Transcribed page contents
--
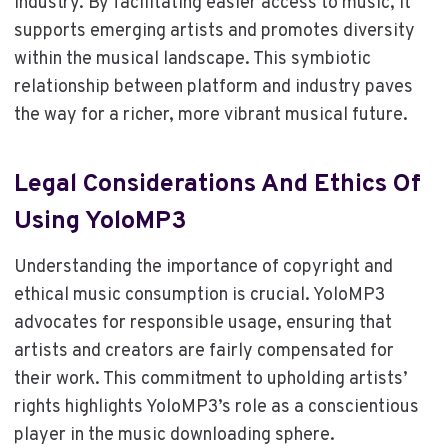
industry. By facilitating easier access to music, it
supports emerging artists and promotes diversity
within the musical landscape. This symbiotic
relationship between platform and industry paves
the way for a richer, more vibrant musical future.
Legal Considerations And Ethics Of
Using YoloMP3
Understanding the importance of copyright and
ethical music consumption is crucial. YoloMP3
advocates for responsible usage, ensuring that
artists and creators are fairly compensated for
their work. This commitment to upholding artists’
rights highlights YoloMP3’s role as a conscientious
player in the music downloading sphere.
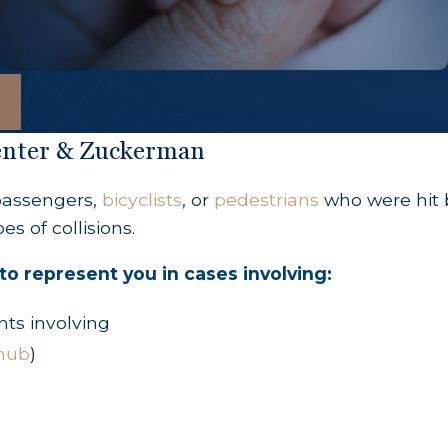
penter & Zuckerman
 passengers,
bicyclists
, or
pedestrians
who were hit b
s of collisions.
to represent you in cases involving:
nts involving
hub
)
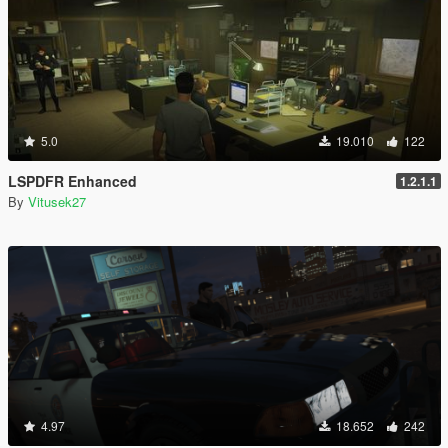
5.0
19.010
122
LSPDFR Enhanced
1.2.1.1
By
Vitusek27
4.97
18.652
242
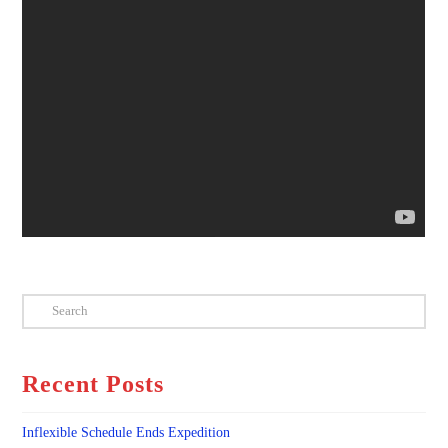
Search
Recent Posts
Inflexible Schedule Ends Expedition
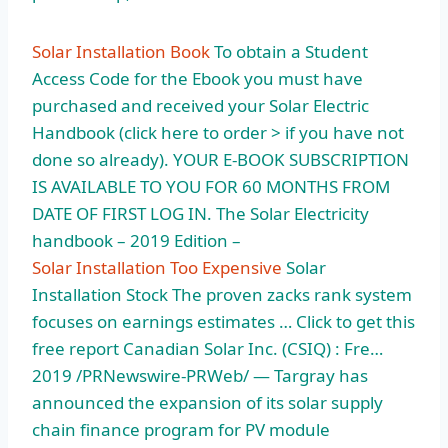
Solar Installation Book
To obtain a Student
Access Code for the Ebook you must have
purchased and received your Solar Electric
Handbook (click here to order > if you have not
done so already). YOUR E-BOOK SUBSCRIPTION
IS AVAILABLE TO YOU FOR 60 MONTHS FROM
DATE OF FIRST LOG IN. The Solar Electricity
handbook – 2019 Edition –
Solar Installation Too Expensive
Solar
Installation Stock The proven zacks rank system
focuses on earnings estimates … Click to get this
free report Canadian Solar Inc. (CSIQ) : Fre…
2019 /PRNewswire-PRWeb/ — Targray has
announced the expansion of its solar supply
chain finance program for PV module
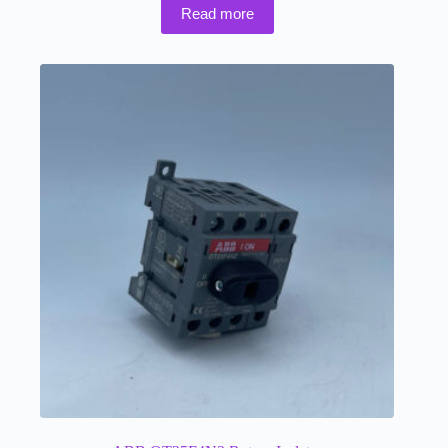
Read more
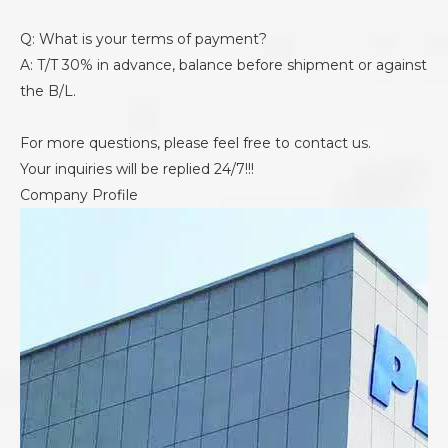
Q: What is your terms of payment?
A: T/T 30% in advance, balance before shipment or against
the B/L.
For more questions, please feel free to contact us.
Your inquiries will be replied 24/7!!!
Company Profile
--
WHAT YOU SHOULD DO - Where the string "involving" occurs in a line above, count that line, and report solely the final figure.

COMPLETED TASK - 2